Required work » After reading the entries below, report how many lines have the string "sexism" in them, giving the number alone.

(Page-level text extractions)
====

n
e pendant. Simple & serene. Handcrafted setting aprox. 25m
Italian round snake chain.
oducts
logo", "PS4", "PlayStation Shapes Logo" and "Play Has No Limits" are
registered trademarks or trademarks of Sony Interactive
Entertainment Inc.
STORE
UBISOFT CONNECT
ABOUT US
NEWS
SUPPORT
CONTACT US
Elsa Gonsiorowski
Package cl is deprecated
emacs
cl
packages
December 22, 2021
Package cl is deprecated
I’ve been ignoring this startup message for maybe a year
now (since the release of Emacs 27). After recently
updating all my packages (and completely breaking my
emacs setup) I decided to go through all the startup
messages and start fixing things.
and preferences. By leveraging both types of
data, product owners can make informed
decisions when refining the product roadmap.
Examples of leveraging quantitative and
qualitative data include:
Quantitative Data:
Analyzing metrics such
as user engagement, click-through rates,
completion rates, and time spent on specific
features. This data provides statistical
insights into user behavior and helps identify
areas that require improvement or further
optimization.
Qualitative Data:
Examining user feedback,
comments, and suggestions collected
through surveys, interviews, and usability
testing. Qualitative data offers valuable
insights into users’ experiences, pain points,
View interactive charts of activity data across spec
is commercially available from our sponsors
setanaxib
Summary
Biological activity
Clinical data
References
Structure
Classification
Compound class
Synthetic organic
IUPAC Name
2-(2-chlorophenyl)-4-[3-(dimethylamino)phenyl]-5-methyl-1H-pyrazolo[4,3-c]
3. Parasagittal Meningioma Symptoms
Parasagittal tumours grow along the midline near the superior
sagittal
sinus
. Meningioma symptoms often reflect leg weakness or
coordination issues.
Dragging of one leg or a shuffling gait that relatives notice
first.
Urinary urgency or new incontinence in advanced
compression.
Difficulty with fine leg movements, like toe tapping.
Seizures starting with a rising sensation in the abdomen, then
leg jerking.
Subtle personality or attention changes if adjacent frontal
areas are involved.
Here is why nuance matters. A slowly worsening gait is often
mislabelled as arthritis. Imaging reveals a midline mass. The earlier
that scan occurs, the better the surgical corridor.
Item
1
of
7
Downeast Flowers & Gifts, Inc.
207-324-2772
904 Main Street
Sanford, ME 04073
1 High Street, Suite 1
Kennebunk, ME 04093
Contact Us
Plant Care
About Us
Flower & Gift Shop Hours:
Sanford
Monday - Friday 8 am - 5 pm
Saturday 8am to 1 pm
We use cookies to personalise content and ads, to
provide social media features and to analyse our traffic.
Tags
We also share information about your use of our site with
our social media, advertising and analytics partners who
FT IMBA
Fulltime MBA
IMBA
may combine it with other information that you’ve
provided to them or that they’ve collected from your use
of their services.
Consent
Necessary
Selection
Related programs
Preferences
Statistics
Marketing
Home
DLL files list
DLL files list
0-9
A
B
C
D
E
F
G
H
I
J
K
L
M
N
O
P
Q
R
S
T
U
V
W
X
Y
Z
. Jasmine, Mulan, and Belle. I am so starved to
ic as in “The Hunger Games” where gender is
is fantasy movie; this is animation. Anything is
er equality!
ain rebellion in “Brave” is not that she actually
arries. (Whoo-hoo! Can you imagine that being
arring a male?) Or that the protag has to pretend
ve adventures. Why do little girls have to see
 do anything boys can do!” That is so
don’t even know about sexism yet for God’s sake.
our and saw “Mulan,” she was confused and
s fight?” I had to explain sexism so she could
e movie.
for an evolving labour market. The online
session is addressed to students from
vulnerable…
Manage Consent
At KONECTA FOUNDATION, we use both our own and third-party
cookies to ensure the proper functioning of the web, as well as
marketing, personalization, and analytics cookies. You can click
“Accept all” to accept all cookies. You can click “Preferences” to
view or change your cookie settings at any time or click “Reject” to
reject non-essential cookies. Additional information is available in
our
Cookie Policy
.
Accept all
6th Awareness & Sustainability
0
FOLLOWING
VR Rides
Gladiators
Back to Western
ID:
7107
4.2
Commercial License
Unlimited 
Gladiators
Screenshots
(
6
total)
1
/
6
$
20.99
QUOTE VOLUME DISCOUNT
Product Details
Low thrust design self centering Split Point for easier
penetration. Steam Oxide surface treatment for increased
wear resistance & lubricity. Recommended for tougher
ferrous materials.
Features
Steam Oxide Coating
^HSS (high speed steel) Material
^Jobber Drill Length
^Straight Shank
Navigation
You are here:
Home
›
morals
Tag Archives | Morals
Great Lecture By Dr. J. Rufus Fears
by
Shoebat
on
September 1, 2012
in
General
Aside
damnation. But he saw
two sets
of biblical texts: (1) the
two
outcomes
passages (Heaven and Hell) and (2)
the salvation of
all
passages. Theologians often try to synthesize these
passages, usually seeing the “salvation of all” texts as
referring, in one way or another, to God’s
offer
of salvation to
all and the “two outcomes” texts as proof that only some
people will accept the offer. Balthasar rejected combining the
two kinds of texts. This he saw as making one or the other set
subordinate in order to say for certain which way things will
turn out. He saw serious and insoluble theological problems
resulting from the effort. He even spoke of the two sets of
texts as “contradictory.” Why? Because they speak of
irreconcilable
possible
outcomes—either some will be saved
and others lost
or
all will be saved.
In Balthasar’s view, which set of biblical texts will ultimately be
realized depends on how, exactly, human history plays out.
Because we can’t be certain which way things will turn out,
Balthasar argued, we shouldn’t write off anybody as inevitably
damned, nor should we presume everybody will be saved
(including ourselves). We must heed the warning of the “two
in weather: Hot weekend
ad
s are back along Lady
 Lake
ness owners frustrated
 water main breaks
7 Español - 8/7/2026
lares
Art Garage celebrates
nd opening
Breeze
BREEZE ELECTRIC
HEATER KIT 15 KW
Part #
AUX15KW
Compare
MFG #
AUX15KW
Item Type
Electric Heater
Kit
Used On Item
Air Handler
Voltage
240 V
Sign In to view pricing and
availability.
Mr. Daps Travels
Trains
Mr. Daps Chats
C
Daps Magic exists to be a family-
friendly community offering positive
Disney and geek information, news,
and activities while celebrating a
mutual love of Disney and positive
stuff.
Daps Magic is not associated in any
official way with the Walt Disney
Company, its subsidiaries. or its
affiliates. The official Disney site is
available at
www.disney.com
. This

====

Task answer » 2